Location: Virus and Prion ResearchTitle: Development and characterization of an ex-vivo brain slice culture model of chronic wasting disease
|KONDRU, NAVEEN - Iowa State University|
|WEST GREENLEE, MARY - Iowa State University|
|MANNE, SIREESHA - Iowa State University|
|MAIN, ROGER - Iowa State University|
|HALBUR, PATRICK - Iowa State University|
|KANTHASAMY, ARTHI - Iowa State University|
|KANTHASAMY, ANUMANTHA - Iowa State University|
Submitted to: Prion
Publication Type: Abstract Only
Publication Acceptance Date: 3/31/2015
Publication Date: 5/25/2015
Citation: Kondru, N., Greenlee, J., Greenlee, H., Manne, S., Kong, Q., Halbur, P., Kanthasamy, A., Kanthasamy, A. 2015. Development and characterization of an ex-vivo brain slice culture model of chronic wasting disease. Prion 2015. p. S68.

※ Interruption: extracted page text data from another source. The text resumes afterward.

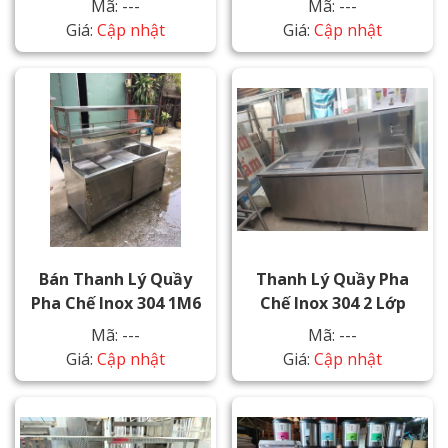
Mã: ---
Mã: ---
Giá:
Cập nhật
Giá:
Cập nhật
Bán Thanh Lý Quầy
Thanh Lý Quầy Pha
Pha Chế Inox 304 1M6
Chế Inox 304 2 Lớp
Mã: ---
Mã: ---
Giá:
Cập nhật
Giá:
Cập nhật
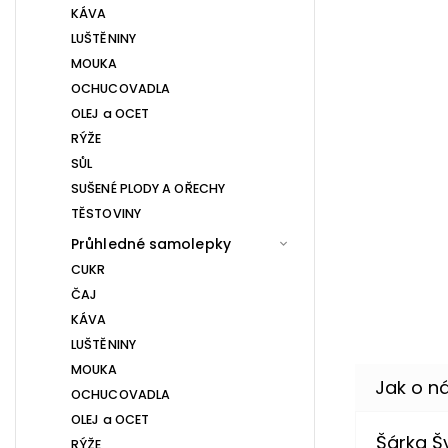
KÁVA
LUŠTĚNINY
MOUKA
OCHUCOVADLA
OLEJ a OCET
RÝŽE
SŮL
SUŠENÉ PLODY A OŘECHY
TĚSTOVINY
Průhledné samolepky
CUKR
ČAJ
KÁVA
LUŠTĚNINY
MOUKA
OCHUCOVADLA
OLEJ a OCET
Šárka 
RÝŽE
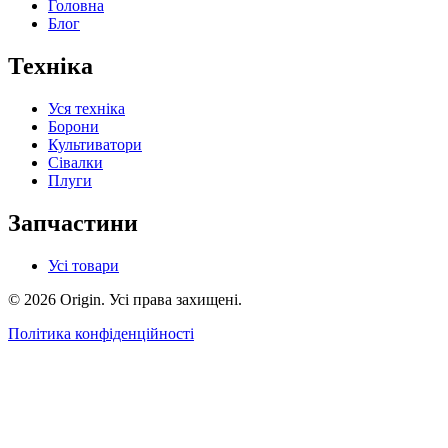
Головна
Блог
Техніка
Уся техніка
Борони
Культиватори
Сівалки
Плуги
Запчастини
Усі товари
© 2026 Origin. Усі права захищені.
Політика конфіденційності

Technical Abstract: Prion diseases have long incubation times in vivo, therefore, modeling the diseases ex-vivo will advance the development of rationale-based therapeutic strategies. An organotypic slice culture assay (POSCA) was recently developed for scrapie prions by inoculating mouse cerebellar brain slices with RML scrapie. However, efforts to develop a POSCA model for CWD have been futile due to the species barrier between mouse and cervids. To overcome this difficulty, we adopted a transgenic cervidized (Tg12) mouse model and successfully developed an ex-vivo brain slice culture model for CWD. We prepared 350-µm cerebellar slices from Tg12 mouse pups and then incubated them with CWD brain homogenate and washed thoroughly. With the genotypes of the pups blinded, the cultures were grown over 42-48 days before being tested for CWD infectivity using the recently developed Real-time quaking-induced conversion (RT-QuIC) assay. Hamster PrP was used as a substrate for the assay. Slices from Tg12 cervidized pups with PrP+/- genotype tested positive but slices from the Tg12 PrP -/- genotype did not. Infectivity was present in 11 out of 11Tg 12 PrP+/-, whereas 0 out of 10 Tg12 PrP -/-. We successfully cultured POSCA brain slices infected with RML scrapie as confirmed by RT-QuIC and PK digestion assays. Biochemical studies revealed degenerative changes and oxidative damage in the prion infected slice cultures. Our results demonstrate that combining brain slice culture models of prion diseases with the RT-QuIC assay offers a promising platform for studying the mechanisms of prion proteinopathies as well as for screening anti-prion therapeutics.